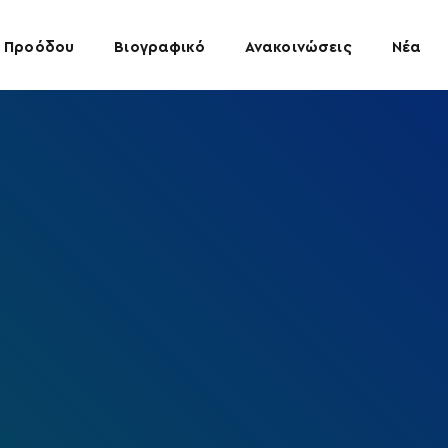
 Προόδου
Βιογραφικό
Ανακοινώσεις
Νέα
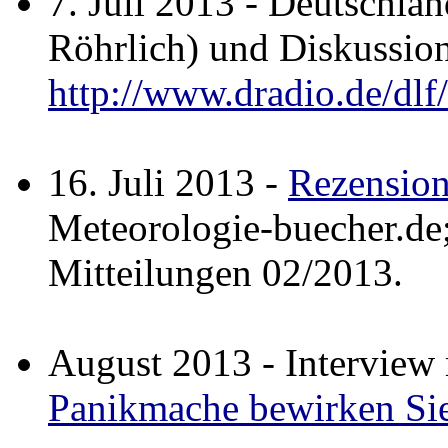
7. Juli 2013 - Deutschl
Röhrlich) und Diskussio
http://www.dradio.de/dl
16. Juli 2013 -
Rezensio
Meteorologie-buecher.d
Mitteilungen 02/2013.
August 2013 - Interview 
Panikmache bewirken Sie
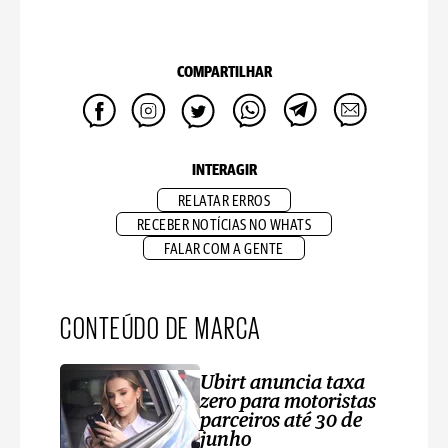
COMPARTILHAR
INTERAGIR
RELATAR ERROS
RECEBER NOTÍCIAS NO WHATS
FALAR COM A GENTE
CONTEÚDO DE MARCA
Ubirt anuncia taxa
zero para motoristas
parceiros até 30 de
junho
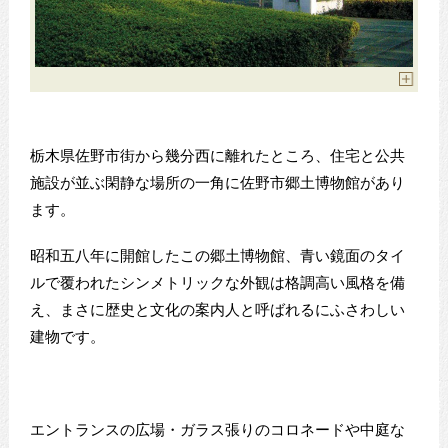
栃木県佐野市街から幾分西に離れたところ、住宅と公共
施設が並ぶ閑静な場所の一角に佐野市郷土博物館があり
ます。
昭和五八年に開館したこの郷土博物館、青い鏡面のタイ
ルで覆われたシンメトリックな外観は格調高い風格を備
え、まさに歴史と文化の案内人と呼ばれるにふさわしい
建物です。
エントランスの広場・ガラス張りのコロネードや中庭な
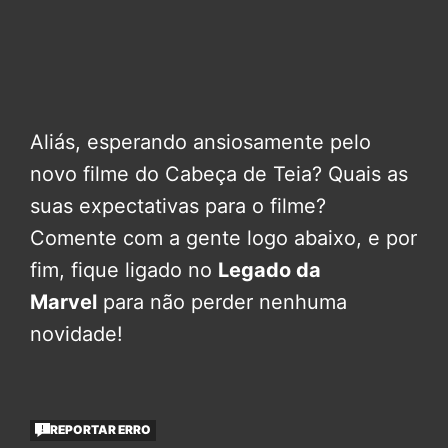
Aliás, esperando ansiosamente pelo
novo filme do Cabeça de Teia? Quais as
suas expectativas para o filme?
Comente com a gente logo abaixo, e por
fim, fique ligado no
Legado da
Marvel
para não perder nenhuma
novidade!
REPORTAR ERRO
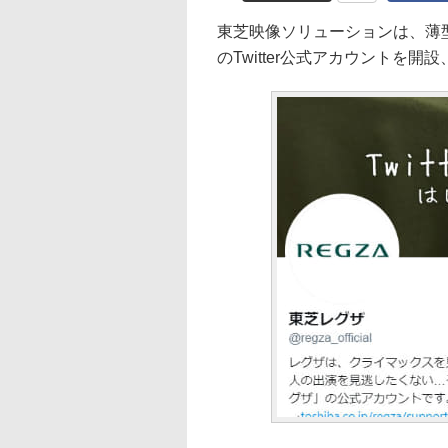
東芝映像ソリューションは、薄
のTwitter公式アカウントを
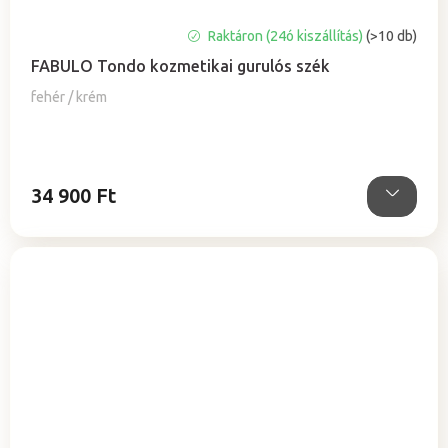
A
Raktáron (24ó kiszállítás)
(>10 db)
termék
FABULO Tondo kozmetikai gurulós szék
átlagos
értékelése
fehér / krém
5-
ből
5,0
csillag.
34 900 Ft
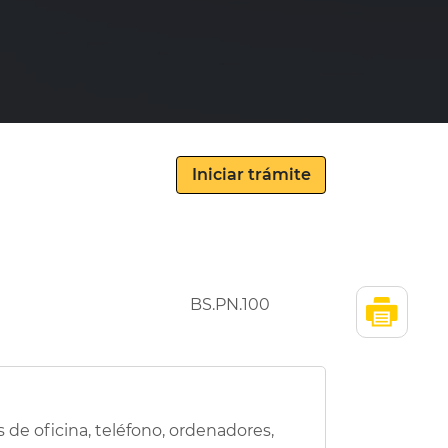
BS.PN.100
 de oficina, teléfono, ordenadores,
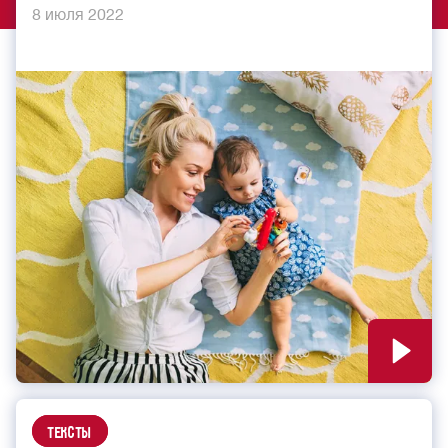
8 июля 2022
Тексты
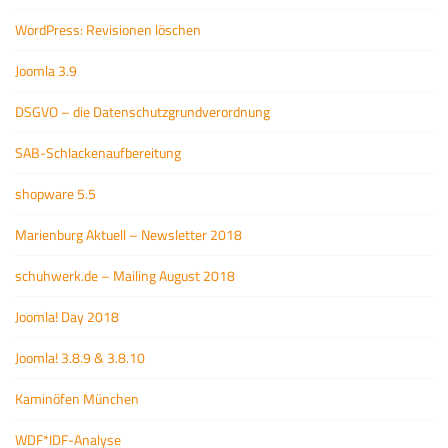
WordPress: Revisionen löschen
Joomla 3.9
DSGVO – die Datenschutzgrundverordnung
SAB-Schlackenaufbereitung
shopware 5.5
Marienburg Aktuell – Newsletter 2018
schuhwerk.de – Mailing August 2018
Joomla! Day 2018
Joomla! 3.8.9 & 3.8.10
Kaminöfen München
WDF*IDF-Analyse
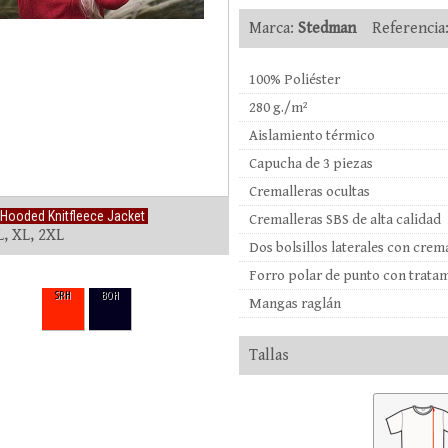
Marca:
Stedman
Referencia
100% Poliéster
280 g./m²
Aislamiento térmico
Capucha de 3 piezas
Cremalleras ocultas
Hooded Knitfleece Jacket
Cremalleras SBS de alta calidad
L, XL, 2XL
Dos bolsillos laterales con crem
Forro polar de punto con tratam
SRH
BOH
Mangas raglán
Tallas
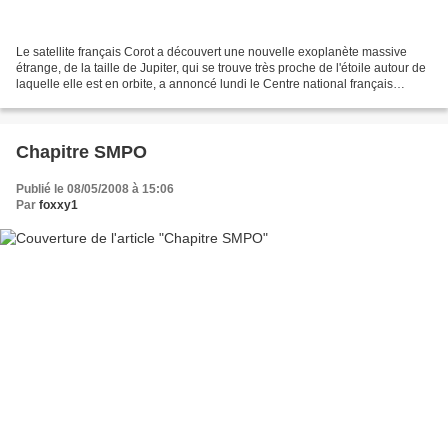
Le satellite français Corot a découvert une nouvelle exoplanète massive
étrange, de la taille de Jupiter, qui se trouve très proche de l'étoile autour de
laquelle elle est en orbite, a annoncé lundi le Centre national français
d'Etudes spatiales (Cnes)....
Chapitre SMPO
Publié le 08/05/2008 à 15:06
Par
foxxy1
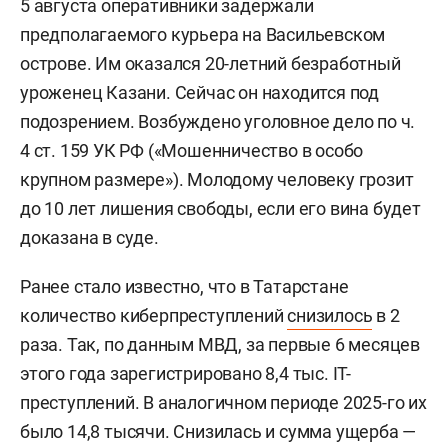
5 августа оперативники задержали
предполагаемого курьера на Васильевском
острове. Им оказался 20-летний безработный
уроженец Казани. Сейчас он находится под
подозрением. Возбуждено уголовное дело по ч.
4 ст. 159 УК РФ («Мошенничество в особо
крупном размере»). Молодому человеку грозит
до 10 лет лишения свободы, если его вина будет
доказана в суде.
Ранее стало известно, что в Татарстане
количество киберпреступлений
снизилось
в 2
раза. Так, по данным МВД, за первые 6 месяцев
этого года зарегистрировано 8,4 тыс. IT-
преступлений. В аналогичном периоде 2025-го их
было 14,8 тысячи. Снизилась и сумма ущерба —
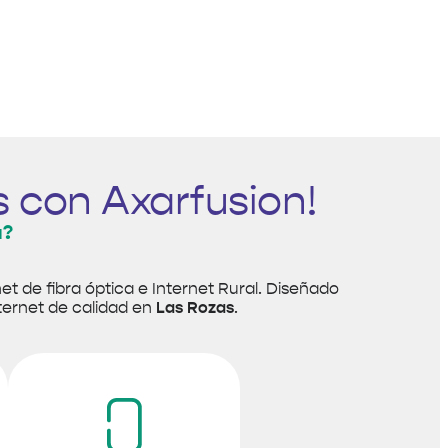
 con Axarfusion!
a?
et de fibra óptica e Internet Rural. Diseñado
nternet de calidad en
Las Rozas
.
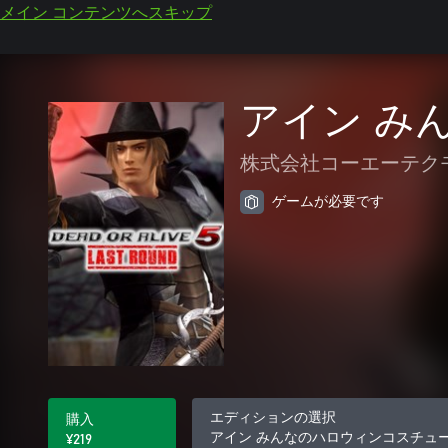
メイン コンテンツへスキップ
アイン み
株式会社コーエーテク
ゲームが必要です
エディションの選択
購入
アイン みんなのハロウィンコスチューム
¥219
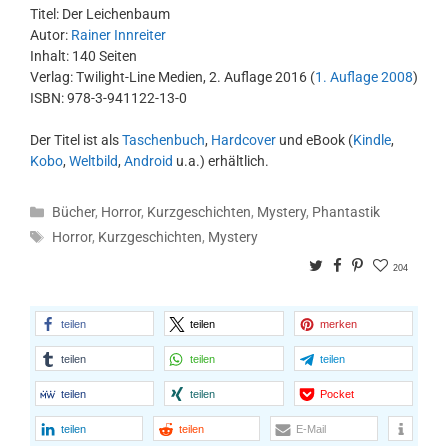
Titel: Der Leichenbaum
Autor:
Rainer Innreiter
Inhalt: 140 Seiten
Verlag: Twilight-Line Medien, 2. Auflage 2016 (
1. Auflage 2008
)
ISBN: 978-3-941122-13-0
Der Titel ist als
Taschenbuch
,
Hardcover
und eBook (
Kindle
,
Kobo
,
Weltbild
,
Android
u.a.) erhältlich.
Kategorien
Bücher
,
Horror
,
Kurzgeschichten
,
Mystery
,
Phantastik
Schlagwörter
Horror
,
Kurzgeschichten
,
Mystery
Twitter
Facebook
Pinterest
204
teilen
teilen
merken
teilen
teilen
teilen
teilen
teilen
Pocket
teilen
teilen
E-Mail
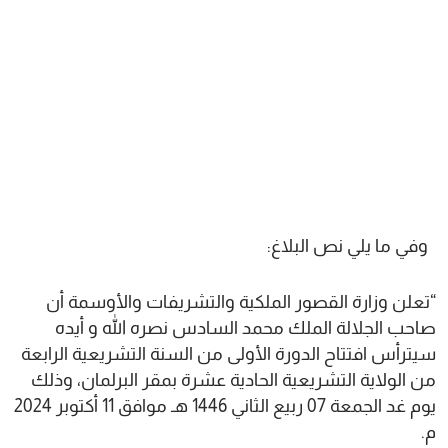
وفي ما يلي نص البلاغ:
“تعلن وزارة القصور الملكية والتشريفات والأوسمة أن
صاحب الجلالة الملك محمد السادس نصره الله و أيده
سيترأس افتتاح الدورة الأولى من السنة التشريعية الرابعة
من الولاية التشريعية الحادية عشرة بمقر البرلمان، وذلك
يوم غد الجمعة 07 ربيع الثاني 1446 هـ موافق 11 أكتوبر 2024
م.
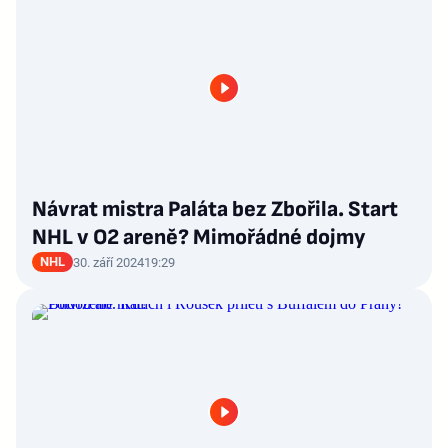
Návrat mistra Paláta bez Zbořila. Start
NHL v O2 areně? Mimořádné dojmy
NHL
30. září 2024
19:29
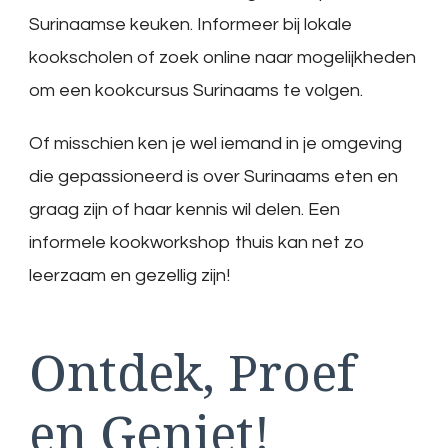
Surinaamse keuken. Informeer bij lokale
kookscholen of zoek online naar mogelijkheden
om een kookcursus Surinaams te volgen.
Of misschien ken je wel iemand in je omgeving
die gepassioneerd is over Surinaams eten en
graag zijn of haar kennis wil delen. Een
informele kookworkshop thuis kan net zo
leerzaam en gezellig zijn!
Ontdek, Proef
en Geniet!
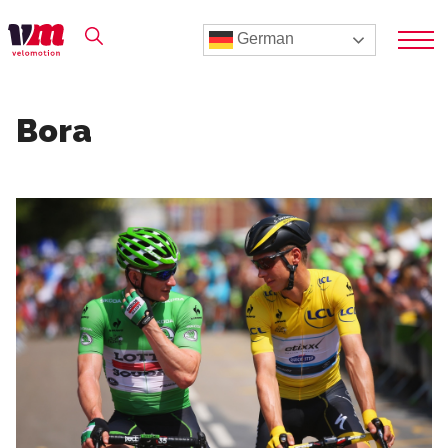
German
Bora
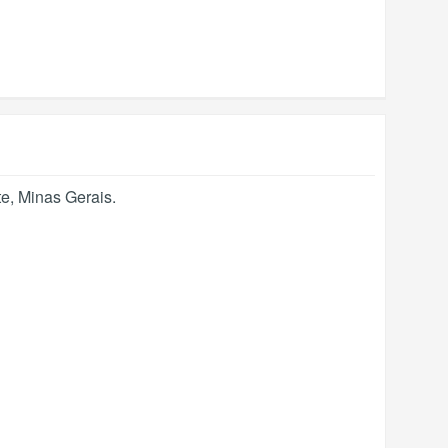
te
,
Minas Gerais
.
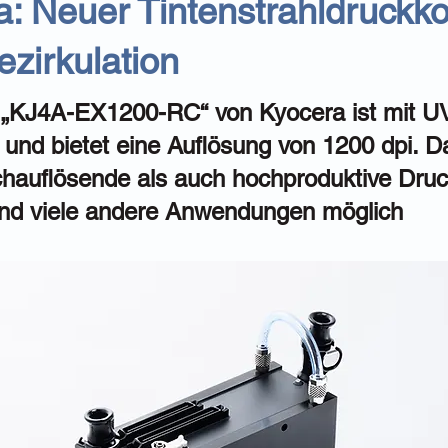
: Neuer Tintenstrahldruckko
ezirkulation
„KJ4A-EX1200-RC“ von Kyocera ist mit UV
 und bietet eine Auflösung von 1200 dpi. D
hauflösende als auch hochproduktive Druc
und viele andere Anwendungen möglich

● **Task details**
What is needed is an exact copy of the lines from the start of the records through the line containing "подозрением. Возбуждено уголовное дело по ч.", with no pictures.

● **Response to the task**
 Προόδου
Βιογραφικό
Ανακοινώσεις
Νέα
7. Juli 2013 - Deutschl
Röhrlich) und Diskussio
http://www.dradio.de/dl
16. Juli 2013 -
Rezensio
Meteorologie-buecher.d
Mitteilungen 02/2013.
August 2013 - Interview 
Panikmache bewirken Sie
COMPARTILHAR
INTERAGIR
RELATAR ERROS
RECEBER NOTÍCIAS NO WHATS
FALAR COM A GENTE
CONTEÚDO DE MARCA
Ubirt anuncia taxa
zero para motoristas
parceiros até 30 de
junho
栃木県佐野市街から幾分西に離れたところ、住宅と公共
施設が並ぶ閑静な場所の一角に佐野市郷土博物館があり
ます。
昭和五八年に開館したこの郷土博物館、青い鏡面のタイ
ルで覆われたシンメトリックな外観は格調高い風格を備
え、まさに歴史と文化の案内人と呼ばれるにふさわしい
建物です。
エントランスの広場・ガラス張りのコロネードや中庭な
Aliás, esperando ansiosamente pelo
novo filme do Cabeça de Teia? Quais as
suas expectativas para o filme?
Comente com a gente logo abaixo, e por
fim, fique ligado no
Legado da
Marvel
para não perder nenhuma
novidade!
REPORTAR ERRO
東芝映像ソリューションは、薄
のTwitter公式アカウントを
A
Raktáron (24ó kiszállítás)
(>10 db)
termék
FABULO Tondo kozmetikai gurulós szék
átlagos
értékelése
fehér / krém
5-
ből
5,0
csillag.
34 900 Ft
BS.PN.100
 de oficina, teléfono, ordenadores,
8 июля 2022
Тексты
WordPress: Revisionen löschen
Joomla 3.9
DSGVO – die Datenschutzgrundverordnung
SAB-Schlackenaufbereitung
shopware 5.5
Marienburg Aktuell – Newsletter 2018
schuhwerk.de – Mailing August 2018
Joomla! Day 2018
Joomla! 3.8.9 & 3.8.10
Kaminöfen München
WDF*IDF-Analyse
Marca:
Stedman
Referencia
100% Poliéster
280 g./m²
Aislamiento térmico
Capucha de 3 piezas
Cremalleras ocultas
Hooded Knitfleece Jacket
Cremalleras SBS de alta calidad
L, XL, 2XL
Dos bolsillos laterales con crem
Forro polar de punto con tratam
SRH
BOH
Mangas raglán
Tallas
Le satellite français Corot a découvert une nouvelle exoplanète massive
étrange, de la taille de Jupiter, qui se trouve très proche de l'étoile autour de
laquelle elle est en orbite, a annoncé lundi le Centre national français
d'Etudes spatiales (Cnes)....
Chapitre SMPO
Publié le 08/05/2008 à 15:06
Par
foxxy1
5 августа оперативники задержали
предполагаемого курьера на Васильевском
острове. Им оказался 20-летний безработный
уроженец Казани. Сейчас он находится под
подозрением. Возбуждено уголовное дело по ч.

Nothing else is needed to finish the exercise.